▶ **What is expected**
Search the data for the word "EURUSD" and copy every line that contains it.

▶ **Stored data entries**
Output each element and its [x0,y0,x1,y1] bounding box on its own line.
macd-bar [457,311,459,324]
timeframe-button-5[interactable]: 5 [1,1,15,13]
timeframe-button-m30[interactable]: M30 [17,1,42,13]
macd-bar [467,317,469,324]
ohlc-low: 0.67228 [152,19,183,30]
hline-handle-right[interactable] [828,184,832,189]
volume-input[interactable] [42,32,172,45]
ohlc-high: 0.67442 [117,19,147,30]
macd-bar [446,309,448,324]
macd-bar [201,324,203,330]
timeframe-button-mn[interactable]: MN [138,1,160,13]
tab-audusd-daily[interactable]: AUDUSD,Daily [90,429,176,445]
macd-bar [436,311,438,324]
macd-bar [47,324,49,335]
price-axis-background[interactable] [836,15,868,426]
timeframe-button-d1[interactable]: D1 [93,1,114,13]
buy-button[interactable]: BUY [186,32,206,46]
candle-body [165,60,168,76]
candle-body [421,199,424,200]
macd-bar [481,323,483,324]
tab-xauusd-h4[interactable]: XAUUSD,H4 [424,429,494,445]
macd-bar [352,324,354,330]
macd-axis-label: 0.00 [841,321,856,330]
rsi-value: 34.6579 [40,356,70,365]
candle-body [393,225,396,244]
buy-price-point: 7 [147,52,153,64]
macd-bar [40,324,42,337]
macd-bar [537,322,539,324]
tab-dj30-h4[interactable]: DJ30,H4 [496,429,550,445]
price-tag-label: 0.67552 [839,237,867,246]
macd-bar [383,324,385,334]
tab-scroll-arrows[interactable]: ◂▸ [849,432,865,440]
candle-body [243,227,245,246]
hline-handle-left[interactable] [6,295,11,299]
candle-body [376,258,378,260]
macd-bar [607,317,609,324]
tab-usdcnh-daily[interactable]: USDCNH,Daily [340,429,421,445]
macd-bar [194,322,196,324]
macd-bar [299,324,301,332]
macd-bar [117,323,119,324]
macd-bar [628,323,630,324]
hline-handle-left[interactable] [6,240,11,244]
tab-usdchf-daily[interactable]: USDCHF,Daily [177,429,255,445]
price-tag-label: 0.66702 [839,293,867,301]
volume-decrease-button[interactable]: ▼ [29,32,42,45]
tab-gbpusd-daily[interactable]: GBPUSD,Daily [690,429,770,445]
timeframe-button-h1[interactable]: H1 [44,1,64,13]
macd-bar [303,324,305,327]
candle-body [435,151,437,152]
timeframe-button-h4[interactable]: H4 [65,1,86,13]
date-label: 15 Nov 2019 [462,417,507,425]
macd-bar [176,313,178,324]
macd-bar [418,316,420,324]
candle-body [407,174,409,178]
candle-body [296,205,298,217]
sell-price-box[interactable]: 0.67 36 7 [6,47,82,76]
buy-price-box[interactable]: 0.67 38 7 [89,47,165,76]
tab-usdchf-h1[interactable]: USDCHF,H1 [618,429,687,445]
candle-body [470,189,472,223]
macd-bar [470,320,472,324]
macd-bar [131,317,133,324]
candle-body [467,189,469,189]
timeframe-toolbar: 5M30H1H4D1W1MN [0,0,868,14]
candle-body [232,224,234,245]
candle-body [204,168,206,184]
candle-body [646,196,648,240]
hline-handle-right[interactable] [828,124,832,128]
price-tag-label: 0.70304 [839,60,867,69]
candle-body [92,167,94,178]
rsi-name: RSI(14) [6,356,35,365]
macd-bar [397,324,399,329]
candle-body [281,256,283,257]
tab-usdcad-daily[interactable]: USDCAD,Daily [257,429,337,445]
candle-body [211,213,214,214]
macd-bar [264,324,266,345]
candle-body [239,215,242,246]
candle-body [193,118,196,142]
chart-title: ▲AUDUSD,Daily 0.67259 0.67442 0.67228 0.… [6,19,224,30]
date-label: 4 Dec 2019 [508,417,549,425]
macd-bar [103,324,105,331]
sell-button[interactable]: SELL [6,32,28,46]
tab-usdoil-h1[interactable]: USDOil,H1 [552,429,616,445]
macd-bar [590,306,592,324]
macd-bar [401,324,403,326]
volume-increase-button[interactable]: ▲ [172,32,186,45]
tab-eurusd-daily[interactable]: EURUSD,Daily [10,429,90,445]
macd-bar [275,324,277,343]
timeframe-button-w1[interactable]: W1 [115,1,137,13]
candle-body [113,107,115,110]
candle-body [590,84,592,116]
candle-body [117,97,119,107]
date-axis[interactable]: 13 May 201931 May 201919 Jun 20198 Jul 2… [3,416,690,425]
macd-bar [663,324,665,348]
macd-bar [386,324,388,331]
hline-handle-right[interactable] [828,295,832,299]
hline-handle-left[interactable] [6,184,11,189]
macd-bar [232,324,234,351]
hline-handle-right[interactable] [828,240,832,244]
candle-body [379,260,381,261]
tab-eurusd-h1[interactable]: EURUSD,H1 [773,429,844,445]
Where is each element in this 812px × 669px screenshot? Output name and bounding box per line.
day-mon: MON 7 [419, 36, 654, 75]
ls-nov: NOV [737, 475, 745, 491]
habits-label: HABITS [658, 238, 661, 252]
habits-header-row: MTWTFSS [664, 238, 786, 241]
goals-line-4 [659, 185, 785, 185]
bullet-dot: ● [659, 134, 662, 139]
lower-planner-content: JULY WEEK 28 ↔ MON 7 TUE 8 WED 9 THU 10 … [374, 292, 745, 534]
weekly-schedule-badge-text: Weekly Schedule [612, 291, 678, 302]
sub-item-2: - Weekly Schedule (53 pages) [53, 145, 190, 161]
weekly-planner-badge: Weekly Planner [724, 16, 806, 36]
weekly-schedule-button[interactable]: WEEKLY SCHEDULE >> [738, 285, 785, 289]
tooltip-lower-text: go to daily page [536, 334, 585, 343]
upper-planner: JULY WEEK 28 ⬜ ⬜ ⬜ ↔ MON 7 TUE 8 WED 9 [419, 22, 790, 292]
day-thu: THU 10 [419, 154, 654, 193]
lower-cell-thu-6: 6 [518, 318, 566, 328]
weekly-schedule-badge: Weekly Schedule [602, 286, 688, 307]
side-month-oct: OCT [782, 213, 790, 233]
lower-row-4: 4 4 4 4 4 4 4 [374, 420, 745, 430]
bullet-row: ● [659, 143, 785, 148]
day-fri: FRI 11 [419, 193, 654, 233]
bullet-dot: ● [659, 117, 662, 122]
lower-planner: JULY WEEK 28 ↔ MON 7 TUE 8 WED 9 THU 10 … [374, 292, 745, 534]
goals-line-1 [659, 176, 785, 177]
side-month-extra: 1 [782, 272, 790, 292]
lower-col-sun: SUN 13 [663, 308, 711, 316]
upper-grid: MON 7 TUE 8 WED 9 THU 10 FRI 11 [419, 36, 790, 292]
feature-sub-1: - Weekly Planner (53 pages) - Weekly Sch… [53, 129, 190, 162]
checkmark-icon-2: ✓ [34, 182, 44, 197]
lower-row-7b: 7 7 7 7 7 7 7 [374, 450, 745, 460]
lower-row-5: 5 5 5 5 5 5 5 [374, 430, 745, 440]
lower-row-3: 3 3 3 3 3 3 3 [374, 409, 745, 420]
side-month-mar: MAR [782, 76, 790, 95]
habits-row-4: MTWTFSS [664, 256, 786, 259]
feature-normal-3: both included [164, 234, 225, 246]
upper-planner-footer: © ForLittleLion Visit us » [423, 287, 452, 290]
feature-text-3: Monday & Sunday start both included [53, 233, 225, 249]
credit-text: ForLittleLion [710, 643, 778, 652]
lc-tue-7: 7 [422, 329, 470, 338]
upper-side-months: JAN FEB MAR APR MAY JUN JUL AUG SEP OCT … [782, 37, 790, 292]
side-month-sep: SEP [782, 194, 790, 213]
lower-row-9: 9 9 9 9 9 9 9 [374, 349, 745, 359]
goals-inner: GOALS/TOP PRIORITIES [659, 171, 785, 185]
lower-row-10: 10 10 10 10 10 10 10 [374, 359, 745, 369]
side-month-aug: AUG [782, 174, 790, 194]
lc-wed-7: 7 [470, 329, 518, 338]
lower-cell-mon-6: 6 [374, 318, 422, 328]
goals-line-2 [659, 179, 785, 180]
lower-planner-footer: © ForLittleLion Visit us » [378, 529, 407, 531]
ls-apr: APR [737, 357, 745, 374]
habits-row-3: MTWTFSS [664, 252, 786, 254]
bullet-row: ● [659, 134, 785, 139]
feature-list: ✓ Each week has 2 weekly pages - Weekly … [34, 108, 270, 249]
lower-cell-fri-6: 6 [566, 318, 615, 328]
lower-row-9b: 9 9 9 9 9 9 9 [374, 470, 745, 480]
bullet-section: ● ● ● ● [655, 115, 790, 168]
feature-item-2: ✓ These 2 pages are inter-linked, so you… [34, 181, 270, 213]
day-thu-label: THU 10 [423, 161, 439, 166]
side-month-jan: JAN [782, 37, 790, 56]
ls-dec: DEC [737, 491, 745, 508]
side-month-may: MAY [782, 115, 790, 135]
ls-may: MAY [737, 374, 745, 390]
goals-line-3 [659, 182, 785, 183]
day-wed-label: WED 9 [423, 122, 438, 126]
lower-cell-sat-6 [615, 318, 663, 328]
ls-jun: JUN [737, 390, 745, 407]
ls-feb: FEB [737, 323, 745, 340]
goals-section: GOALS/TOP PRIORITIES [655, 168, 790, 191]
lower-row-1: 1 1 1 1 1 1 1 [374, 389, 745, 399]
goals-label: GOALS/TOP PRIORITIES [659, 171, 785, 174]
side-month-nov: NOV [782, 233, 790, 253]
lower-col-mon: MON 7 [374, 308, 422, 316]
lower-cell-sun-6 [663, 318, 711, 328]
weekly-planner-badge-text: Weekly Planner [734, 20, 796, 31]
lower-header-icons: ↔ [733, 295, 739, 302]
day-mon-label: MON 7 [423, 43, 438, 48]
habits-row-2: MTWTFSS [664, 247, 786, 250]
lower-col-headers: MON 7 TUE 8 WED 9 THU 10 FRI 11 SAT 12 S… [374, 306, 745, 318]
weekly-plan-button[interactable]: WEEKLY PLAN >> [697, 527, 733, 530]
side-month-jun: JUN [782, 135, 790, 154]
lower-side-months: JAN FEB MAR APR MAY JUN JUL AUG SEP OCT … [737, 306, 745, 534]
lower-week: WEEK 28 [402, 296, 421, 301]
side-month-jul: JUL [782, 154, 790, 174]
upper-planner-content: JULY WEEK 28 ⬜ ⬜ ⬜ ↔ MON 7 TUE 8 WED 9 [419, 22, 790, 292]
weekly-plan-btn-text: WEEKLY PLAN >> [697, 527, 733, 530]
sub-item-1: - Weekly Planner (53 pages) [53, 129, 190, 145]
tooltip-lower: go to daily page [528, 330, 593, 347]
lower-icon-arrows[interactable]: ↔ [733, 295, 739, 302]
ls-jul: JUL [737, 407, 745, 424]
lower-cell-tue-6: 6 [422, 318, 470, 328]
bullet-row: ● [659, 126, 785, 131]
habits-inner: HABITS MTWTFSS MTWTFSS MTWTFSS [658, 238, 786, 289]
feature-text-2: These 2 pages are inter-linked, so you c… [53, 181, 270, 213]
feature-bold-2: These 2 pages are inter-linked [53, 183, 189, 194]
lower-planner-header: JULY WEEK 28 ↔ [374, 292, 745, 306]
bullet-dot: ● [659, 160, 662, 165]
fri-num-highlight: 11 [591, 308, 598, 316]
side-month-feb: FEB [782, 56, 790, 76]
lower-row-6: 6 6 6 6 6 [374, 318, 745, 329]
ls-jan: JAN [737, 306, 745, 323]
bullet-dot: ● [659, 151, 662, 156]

▶ **Your response**
tab-eurusd-daily[interactable]: EURUSD,Daily [10,429,90,445]
tab-eurusd-h1[interactable]: EURUSD,H1 [773,429,844,445]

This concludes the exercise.